2. the 243 year drift-cycle of the strongest seasonal peak tides on the Earth (i.e. the 31/62 Perigean spring tidal cycle) with respect to the tropical year

is approximately equal to -7 ± 11 hours, over a 3000 years period. The large relative error of the final value for the residual drift means that this study cannot rule out the possibility that there is no long-term residual drift between the two cycles i.e. the two cycles are in perfect synchronization over the 3000year period from 1 to 3000 A.D. However, the most likely result is a long-term residual drift of -7 hours, over the time frame considered. Finally, there is one speculative extrapolation that could encourage others to further investigate this close synchronization on much longer time scales. If these future investigations show that the long-term residual drift rate of -7 hours over 3000 years is valid over much longer time scales then this close synchronization may highlight a mechanism that might be responsible for the Earth’s 100,000 year Ice-Age cycle. This comes from the fact that the strongest Perigean spring tides would be in close synchronization with (i.e. ± half a day either side of) the date of the Earth’s Solstice (on or about December 21st) for a period (24/7) × 3000 years =10,300 years. In addition, this close synchronization would be re-established itself after the 31/62 peak tidal pattern drifted backward through the Tropical calendar by ~ 9.7 days (i.e. the average vertical spacing between sequences in figs 12a & b) such that after ((9.7 × 24) / 7) × 3000 years = 99,800 years.

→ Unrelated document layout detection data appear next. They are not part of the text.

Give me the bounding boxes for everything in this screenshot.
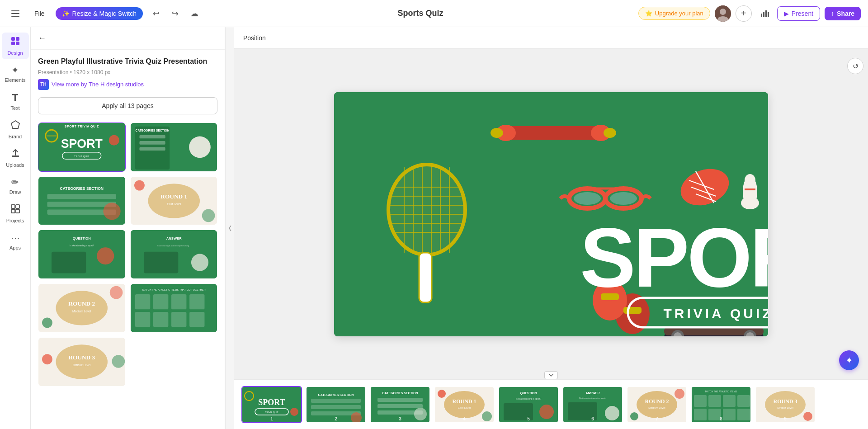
sidebar-item-elements[interactable]: ✦ Elements	[2, 61, 29, 86]
svg-point-178	[675, 389, 684, 399]
svg-text:ROUND 2: ROUND 2	[645, 398, 669, 405]
svg-rect-148	[311, 405, 361, 409]
sidebar-item-design[interactable]: Design	[2, 33, 29, 59]
svg-marker-11	[11, 121, 19, 128]
undo-button[interactable]: ↩	[148, 5, 165, 22]
uploads-icon	[10, 148, 20, 160]
refresh-button[interactable]: ↺	[847, 58, 863, 74]
author-link[interactable]: View more by The H design studios	[52, 81, 144, 88]
sidebar-item-text[interactable]: T Text	[2, 88, 29, 114]
svg-text:East Level: East Level	[167, 203, 181, 206]
collapse-panel-button[interactable]	[225, 27, 234, 429]
thumbnails-grid: SPORT TRIVIA QUIZ SPORT TRIVIA QUIZ	[38, 123, 217, 387]
sidebar-item-uploads[interactable]: Uploads	[2, 145, 29, 171]
filmstrip: SPORT TRIVIA QUIZ 1 CATEGORIES SECTION	[234, 379, 868, 429]
filmstrip-slide-3[interactable]: CATEGORIES SECTION 3	[370, 386, 430, 423]
filmstrip-slide-2[interactable]: CATEGORIES SECTION 2	[306, 386, 366, 423]
magic-switch-label: Resize & Magic Switch	[72, 10, 137, 17]
svg-point-162	[482, 411, 492, 421]
upgrade-button[interactable]: ⭐ Upgrade your plan	[638, 7, 710, 20]
analytics-button[interactable]	[756, 5, 773, 22]
thumbnail-8[interactable]: MATCH THE ATHLETIC ITEMS THAT GO TOGETHE…	[130, 283, 218, 333]
svg-rect-115	[623, 307, 642, 314]
svg-point-85	[610, 192, 637, 205]
author-row: TH View more by The H design studios	[38, 79, 217, 90]
cloud-save-button[interactable]: ☁	[186, 5, 203, 22]
back-button[interactable]: ←	[38, 33, 46, 43]
redo-button[interactable]: ↪	[167, 5, 184, 22]
svg-rect-65	[135, 312, 150, 327]
svg-point-167	[539, 405, 554, 419]
magic-switch-button[interactable]: ✨ Resize & Magic Switch	[56, 7, 143, 20]
svg-text:MATCH THE ATHLETIC ITEMS THAT : MATCH THE ATHLETIC ITEMS THAT GO TOGETHE…	[142, 289, 205, 292]
svg-point-144	[290, 408, 298, 416]
canvas-viewport[interactable]: SPORT TRIVIA QUIZ ↺ ✦	[234, 49, 868, 379]
ai-sparkle-button[interactable]: ✦	[839, 350, 859, 370]
filmstrip-slide-8[interactable]: MATCH THE ATHLETIC ITEMS 8	[691, 386, 751, 423]
thumbnail-2[interactable]: CATEGORIES SECTION	[130, 123, 218, 172]
svg-point-174	[637, 391, 677, 418]
svg-rect-46	[52, 252, 86, 273]
thumbnail-3[interactable]: CATEGORIES SECTION	[38, 176, 126, 226]
thumbnail-4[interactable]: ROUND 1 East Level	[130, 176, 218, 226]
present-button[interactable]: ▶ Present	[777, 6, 820, 21]
file-menu-button[interactable]: File	[29, 7, 50, 20]
menu-button[interactable]	[7, 5, 24, 22]
add-collaborator-button[interactable]: +	[736, 5, 752, 22]
filmstrip-num-6: 6	[591, 416, 594, 421]
filmstrip-slide-1[interactable]: SPORT TRIVIA QUIZ 1	[241, 386, 302, 423]
sidebar-item-draw[interactable]: ✏ Draw	[2, 173, 29, 198]
svg-point-70	[56, 344, 108, 379]
navbar-left: File ✨ Resize & Magic Switch ↩ ↪ ☁	[7, 5, 203, 22]
svg-rect-5	[765, 10, 767, 17]
share-button[interactable]: ↑ Share	[825, 7, 861, 20]
present-label: Present	[792, 10, 813, 17]
svg-text:CATEGORIES SECTION: CATEGORIES SECTION	[135, 129, 169, 132]
svg-text:ROUND 1: ROUND 1	[160, 193, 187, 199]
svg-rect-185	[694, 409, 707, 420]
svg-rect-153	[377, 398, 423, 402]
panel-header: ←	[31, 27, 225, 50]
share-icon: ↑	[831, 10, 834, 17]
filmstrip-slide-5[interactable]: QUESTION Is skateboarding a sport? 5	[498, 386, 559, 423]
filmstrip-num-3: 3	[399, 416, 401, 421]
svg-text:Skateboarding is an action spo: Skateboarding is an action sport...	[579, 397, 606, 399]
thumbnail-1[interactable]: SPORT TRIVIA QUIZ SPORT TRIVIA QUIZ	[38, 123, 126, 172]
avatar[interactable]	[715, 5, 731, 22]
svg-rect-7	[11, 37, 15, 41]
filmstrip-slide-6[interactable]: ANSWER Skateboarding is an action sport.…	[562, 386, 623, 423]
sidebar-item-brand[interactable]: Brand	[2, 116, 29, 143]
thumbnail-9[interactable]: ROUND 3 Difficult Level	[38, 337, 126, 387]
author-initials: TH	[40, 82, 46, 87]
sidebar-icons: Design ✦ Elements T Text Brand Uploads ✏…	[0, 27, 31, 429]
svg-rect-28	[139, 141, 165, 145]
thumbnail-6[interactable]: ANSWER Skateboarding is an action sport …	[130, 230, 218, 279]
upgrade-label: Upgrade your plan	[655, 10, 703, 17]
svg-text:ROUND 3: ROUND 3	[774, 398, 797, 405]
svg-text:ANSWER: ANSWER	[585, 391, 599, 395]
svg-rect-77	[506, 126, 601, 140]
filmstrip-slide-7[interactable]: ROUND 2 Medium Level 7	[627, 386, 687, 423]
left-panel: ← Green Playful Illustrative Trivia Quiz…	[31, 27, 225, 429]
filmstrip-num-4: 4	[463, 416, 466, 421]
apply-all-button[interactable]: Apply all 13 pages	[38, 97, 217, 114]
hide-filmstrip-button[interactable]	[544, 371, 558, 379]
main-slide[interactable]: SPORT TRIVIA QUIZ	[334, 92, 768, 336]
thumbnail-7[interactable]: ROUND 2 Medium Level	[38, 283, 126, 333]
svg-rect-10	[16, 42, 19, 45]
sidebar-item-projects[interactable]: Projects	[2, 200, 29, 227]
nav-actions: ↩ ↪ ☁	[148, 5, 203, 22]
svg-rect-66	[153, 312, 168, 327]
svg-point-38	[148, 184, 199, 218]
sidebar-item-apps[interactable]: ⋯ Apps	[2, 229, 29, 254]
svg-text:Medium Level: Medium Level	[72, 310, 91, 313]
filmstrip-slide-4[interactable]: ROUND 1 East Level 4	[434, 386, 495, 423]
svg-rect-183	[723, 395, 736, 407]
svg-rect-61	[135, 294, 150, 309]
filmstrip-slide-9[interactable]: ROUND 3 Difficult Level 9	[755, 386, 816, 423]
svg-text:TRIVIA QUIZ: TRIVIA QUIZ	[663, 306, 768, 321]
svg-rect-12	[12, 156, 19, 157]
thumbnail-5[interactable]: QUESTION Is skateboarding a sport?	[38, 230, 126, 279]
svg-text:East Level: East Level	[458, 406, 471, 409]
svg-rect-64	[189, 294, 204, 309]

Hence, the close synchronization discovered in this study lasts for ~10,000 years, with each period of close synchronization being separated from its predecessor by ~100,000 years. This is very reminiscent of the inter-glacial/glacial period that is characteristic of the Earth’s recent Ice-Age cycles.

1 comment:

  1. It is very likely that the lunar orbit partakes in the ~ 26,000 year precession of the Earth’s rotation axis with respect to the stars. When this ~ 26,000 year precession is couple with the ~ 71,000 year wobble of the Earth’s orbit (with respect to the plane of the ecliptic), it produces the well known ~ 41,000 year nodding of the Earth’s obliquity (i.e. tilt of the rotation axis with respect to the plane of the ecliptic). Hence, it is very possible that what I have really found in my paper is that the ~ 26,000 year precession of the Earth’s axis of rotation with respect to the stars is synchronized with the slow drift of the 395:243 year Venus/Earth commensurability pattern with respect to the nodes of Venus' orbit. Support for this proposal is provided by the fact that it takes ~ 41,000 years for the calender dates for the transit of Venus to cycle once through the seasonal (tropical) year.

    Of course, even if the above is true, it does not distract from the point that the peak tides experienced here on the Earth appear to be linked to commensurable ratios of the orbital periods of the Earth and Venus.